The bad blood amongst his family members has spilled over into the political arena. In the 2015 Bihar assembly elections, Sadhu made headlines by publicly weeping after being denied a ticket by the LJP. He joined the RJD in March 2018.

In January 2019, Ram Vilas Paswan had reportedly said that an angootha chhaap––one who uses a thumb impression instead of a signature––had become the chief minister of a state, a dig apparently aimed at Lalu’s wife Rabri Devi. Paswan’s daughter Asha, along with several other women, had staged a protest against these comments by her father and urged him to “withdraw his statement.”

Paswan’s opportunistic politics has always evoked mixed reactions. At one level, he was seen as a leader from a marginalised community who made it big in Indian politics and represented the oppressed sections of Indian society till the very end. In 2016, he had argued in favour of job reservations in the private sector for those belonging to the Scheduled Castes, Scheduled Tribes and OBCs.

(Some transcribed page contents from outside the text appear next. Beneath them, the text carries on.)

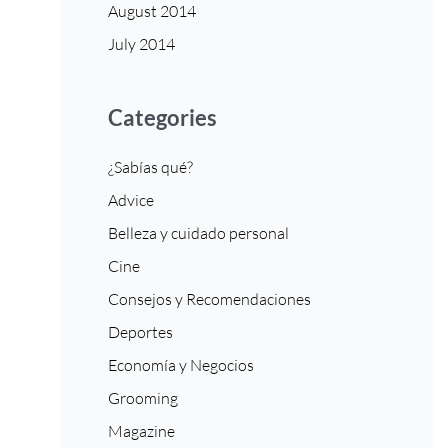
August 2014
July 2014
Categories
¿Sabías qué?
Advice
Belleza y cuidado personal
Cine
Consejos y Recomendaciones
Deportes
Economía y Negocios
Grooming
Magazine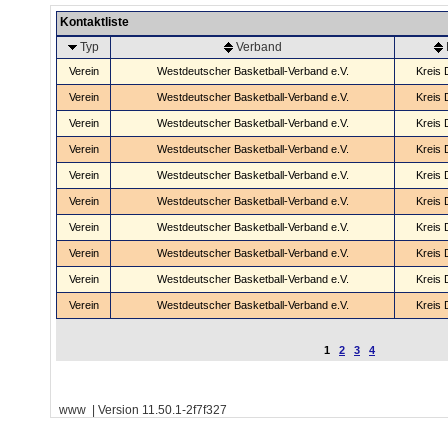
Kontaktliste
Typ
Verband
Verein
Westdeutscher Basketball-Verband e.V.
Kreis 
Verein
Westdeutscher Basketball-Verband e.V.
Kreis 
Verein
Westdeutscher Basketball-Verband e.V.
Kreis 
Verein
Westdeutscher Basketball-Verband e.V.
Kreis 
Verein
Westdeutscher Basketball-Verband e.V.
Kreis 
Verein
Westdeutscher Basketball-Verband e.V.
Kreis 
Verein
Westdeutscher Basketball-Verband e.V.
Kreis 
Verein
Westdeutscher Basketball-Verband e.V.
Kreis 
Verein
Westdeutscher Basketball-Verband e.V.
Kreis 
Verein
Westdeutscher Basketball-Verband e.V.
Kreis 
1
2
3
4
www | Version 11.50.1-2f7f327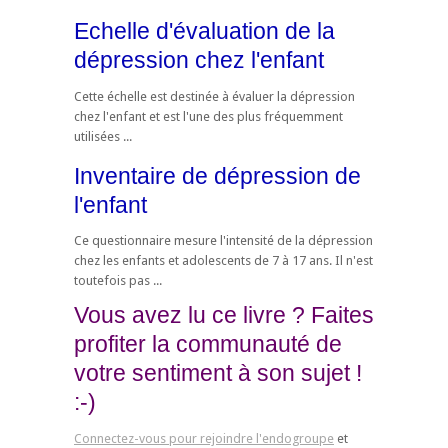
Echelle d'évaluation de la
dépression chez l'enfant
Cette échelle est destinée à évaluer la dépression
chez l'enfant et est l'une des plus fréquemment
utilisées ...
Inventaire de dépression de
l'enfant
Ce questionnaire mesure l'intensité de la dépression
chez les enfants et adolescents de 7 à 17 ans. Il n'est
toutefois pas ...
Vous avez lu ce livre ? Faites
profiter la communauté de
votre sentiment à son sujet !
:-)
Connectez-vous pour rejoindre l'endogroupe
et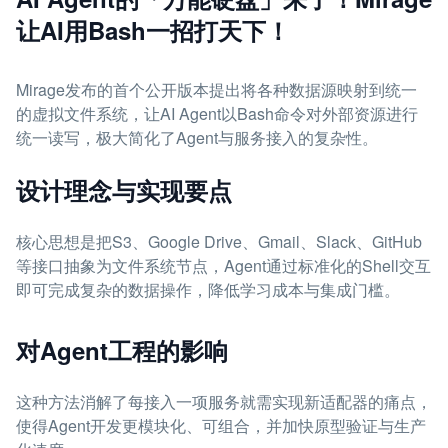
让AI用Bash一招打天下！
Mirage发布的首个公开版本提出将各种数据源映射到统一
的虚拟文件系统，让AI Agent以Bash命令对外部资源进行
统一读写，极大简化了Agent与服务接入的复杂性。
设计理念与实现要点
核心思想是把S3、Google Drive、Gmail、Slack、GitHub
等接口抽象为文件系统节点，Agent通过标准化的Shell交互
即可完成复杂的数据操作，降低学习成本与集成门槛。
对Agent工程的影响
这种方法消解了每接入一项服务就需实现新适配器的痛点，
使得Agent开发更模块化、可组合，并加快原型验证与生产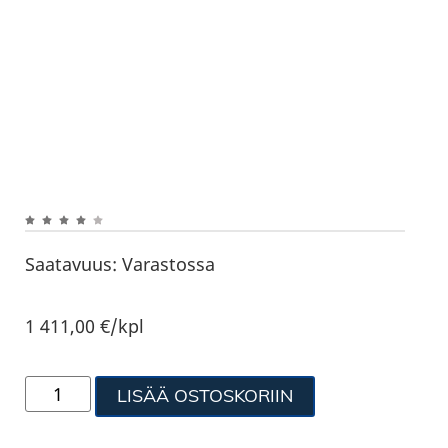
Saatavuus:
Varastossa
1 411,00
€
/kpl
LISÄÄ OSTOSKORIIN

However, his politics over the last five decades showed how he had no qualms about changing his ideological stance if it meant securing a position of power for himself in the central government. From being adamant about having a Muslim chief minister 15 years ago in Bihar to remaining in an alliance with the BJP which has been accused of whipping up an anti-Muslim hysteria in the country for the last six years, Ram Vilas Paswan demonstrated that in Indian politics one needs to keep changing one’s values to remain at the top.

The writers are independent journalists.